Warmtepompen, die in aanvulling op de TEO nodig zijn, roepen een extra stroomvraag op. Hoe groot die is, is moeilijk in te schatten. Meestal rekent men (grof) dat om 4J warmte te leveren,je 1J stroom nodig hebt. Bovenstaande elektriciteitsvraag zou dan verdubbelen. Maar door de TEO (als dat lukt) zal dat minder zijn. Hoeveel minder is onduidelijk.
Overigens valt in de Klimaatmonitor de enorme post landbouw (en bosbouw en visserij, maar die tellen niet mee). Dat was in 2018 de grootste post van alle, en dat komt door de kastuinbouw bij Made, de hoofdkern van de gemeente Drimmelen.
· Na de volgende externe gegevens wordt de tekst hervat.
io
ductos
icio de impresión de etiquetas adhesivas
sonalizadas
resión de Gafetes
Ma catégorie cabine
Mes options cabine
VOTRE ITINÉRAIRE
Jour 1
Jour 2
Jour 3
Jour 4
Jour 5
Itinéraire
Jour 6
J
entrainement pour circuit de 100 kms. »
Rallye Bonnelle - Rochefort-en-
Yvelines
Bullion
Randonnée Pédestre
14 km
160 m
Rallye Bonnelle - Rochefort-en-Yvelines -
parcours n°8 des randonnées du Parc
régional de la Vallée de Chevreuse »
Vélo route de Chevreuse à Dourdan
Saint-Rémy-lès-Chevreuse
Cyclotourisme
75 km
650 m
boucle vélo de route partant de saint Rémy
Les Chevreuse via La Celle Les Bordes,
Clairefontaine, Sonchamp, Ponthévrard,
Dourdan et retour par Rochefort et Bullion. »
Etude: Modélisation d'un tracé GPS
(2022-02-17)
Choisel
Het project ‘Energiebesparing’ Het TEC heeft een besparingsteam opgezet, dat gratis huisscans uitvoert en een gratis energiebox levert. Met de uitkering Regeling Reductie Energiegebruik (RREhelpt de gemeente Drimmelen huiseigenaren om energie te besparen.
Het project ‘Zon op Traaise daken’ Het eerste dakproject bestaat uit 120 PV-panelen op het dak van de schietclub Wilhelm Tell, elk 330Wp, die samen jaarlijks goed zijn voor 37000kWh (0,13TJ). Dit loopt via de postcoderoosregeling, die gedurende 15 jaar vrijstelling van energiebelasting verzorgt. Die 15 jaar is ook de looptijd van de afspraak met de schietclub (die 14 panelen krijgt). Voor dit project is een satelliet-coöperatie opgericht, dus een aparte rechtspersoon. Dit paneel moet €377 gaan kosten.
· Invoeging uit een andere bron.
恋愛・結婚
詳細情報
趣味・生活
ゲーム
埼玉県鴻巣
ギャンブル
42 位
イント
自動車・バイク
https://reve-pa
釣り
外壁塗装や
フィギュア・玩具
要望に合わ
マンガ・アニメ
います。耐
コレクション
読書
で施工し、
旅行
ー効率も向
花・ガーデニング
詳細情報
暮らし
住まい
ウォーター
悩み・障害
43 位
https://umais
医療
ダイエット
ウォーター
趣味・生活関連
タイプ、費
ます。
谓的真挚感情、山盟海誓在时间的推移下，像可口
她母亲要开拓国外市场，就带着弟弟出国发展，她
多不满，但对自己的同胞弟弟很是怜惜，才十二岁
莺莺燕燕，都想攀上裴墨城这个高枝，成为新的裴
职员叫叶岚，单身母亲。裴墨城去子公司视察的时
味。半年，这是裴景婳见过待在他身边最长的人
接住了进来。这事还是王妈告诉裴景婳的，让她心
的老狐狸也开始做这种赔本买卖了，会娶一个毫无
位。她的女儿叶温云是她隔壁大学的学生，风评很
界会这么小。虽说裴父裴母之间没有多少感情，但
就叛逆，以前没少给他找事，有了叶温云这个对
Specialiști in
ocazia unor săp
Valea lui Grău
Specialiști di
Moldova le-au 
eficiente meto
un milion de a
Bedoeling is dat andere dakprojecten volgen.
Het project zonnepark De Bergen Dat park moet 27000 panelen gaan tellen. De bouwvergunning van de gemeente is rond, evenals de SDE+ (zoals gebruikelijk voor 15 jaar). Er loopt nog beroep (niet van mensen uit Terheijden). Men is optimistisch in Terheijden. Het park (SDE+ gegevens zie hieronder) moet 11,3MWp worden en daarmee goed zijn voor ongeveer 11 miljoen kWh (ongeveer 38TJ) .
Het project Windturbine De Noord Er komen 28 windturbines langs de A16, verdeeld over vijf clusters. Een van die vijf clusters is windpark Zonzeel, waar zes turbines komen (zie https://windparkzonzeel.nl/projectinfo/ ): twee van Eneco, drie van Pure Energy en één (via Izzy Projects) van het TEC. Er loopt nog beroep bij de Raad van State. Men is optimistisch in Terheijden.
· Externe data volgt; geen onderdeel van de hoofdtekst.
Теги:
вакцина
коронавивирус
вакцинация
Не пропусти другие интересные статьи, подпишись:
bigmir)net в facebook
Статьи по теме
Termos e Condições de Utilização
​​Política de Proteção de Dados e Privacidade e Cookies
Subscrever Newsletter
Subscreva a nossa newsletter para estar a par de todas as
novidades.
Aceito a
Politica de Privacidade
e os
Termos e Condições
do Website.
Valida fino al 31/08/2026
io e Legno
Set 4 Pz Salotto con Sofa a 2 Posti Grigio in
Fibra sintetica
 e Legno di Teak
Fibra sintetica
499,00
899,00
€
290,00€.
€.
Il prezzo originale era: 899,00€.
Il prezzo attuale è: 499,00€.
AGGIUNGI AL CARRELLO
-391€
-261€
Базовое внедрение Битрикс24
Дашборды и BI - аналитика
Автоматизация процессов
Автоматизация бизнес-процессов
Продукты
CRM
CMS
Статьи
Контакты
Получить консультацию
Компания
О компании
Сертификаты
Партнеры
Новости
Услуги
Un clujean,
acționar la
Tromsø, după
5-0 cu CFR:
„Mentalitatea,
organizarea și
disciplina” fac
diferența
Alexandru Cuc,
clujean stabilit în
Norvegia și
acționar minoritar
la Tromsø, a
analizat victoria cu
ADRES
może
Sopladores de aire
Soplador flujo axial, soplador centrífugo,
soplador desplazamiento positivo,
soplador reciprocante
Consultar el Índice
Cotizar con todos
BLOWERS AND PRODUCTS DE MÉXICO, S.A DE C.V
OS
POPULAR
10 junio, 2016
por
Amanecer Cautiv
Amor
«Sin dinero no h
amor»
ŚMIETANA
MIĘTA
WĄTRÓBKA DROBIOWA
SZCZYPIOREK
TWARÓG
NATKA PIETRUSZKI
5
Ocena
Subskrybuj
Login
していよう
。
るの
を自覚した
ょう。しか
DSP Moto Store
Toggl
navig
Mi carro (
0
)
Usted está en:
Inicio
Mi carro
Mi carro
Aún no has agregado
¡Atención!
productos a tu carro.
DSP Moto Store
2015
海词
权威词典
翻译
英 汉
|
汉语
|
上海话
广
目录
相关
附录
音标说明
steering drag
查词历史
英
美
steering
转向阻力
De precieze kenmerken zijn volgens de website van windpark Zonzeel (dd juli 2020) nog niet bepaald, maar ze moeten ongeveer tussen de 3,5 en 4,5MW worden (tiphoogte rond de 200m). TEC zegt dat ongeveer 16 miljoen kWh gaat worden opgewekt (ca 58TJ), wat een molen van ca 4,5MW impliceert. Mogelijk loopt de website van Zonzeel achter?
De molen kost ca 6,5 miljoen €.
Het project Warmtenet Dat is het meest bijzondere deel van het geheel. Kleine, zelfgerunde, warmtenetten zijn zeldzaam. En riskant, vinden nogal wat mensen. Minstens 70% van de huishoudens moet meedoen.
De eerste fase, die 500 huizen verzorgt, is inmiddels af. Daarna komt geleidelijk aan de rest van het dorp aan de beurt. De aanleg gebeurt in elk geval niet roekeloos. Traaise Energie Maatschappij werkt samen met een aantal partners: Rotterdam Engineering, Aannemersbedrijf Nijkamp, Bouwbedrijf Strukton en Kuijpers zijn de partners voor de ontwikkeling, de aanleg van het netwerk en het inregelen van de installaties. Ook voor het leveren van warmte hebben we de juiste partner gevonden, het Brabantse bedrijf Kelvin (dat de vergunning van de ACM inbrengt). De levering van warmte via het warmtenet wordt ondergebracht bij de dochteronderneming Eerste Traais Warmtebedrijf (ETW) .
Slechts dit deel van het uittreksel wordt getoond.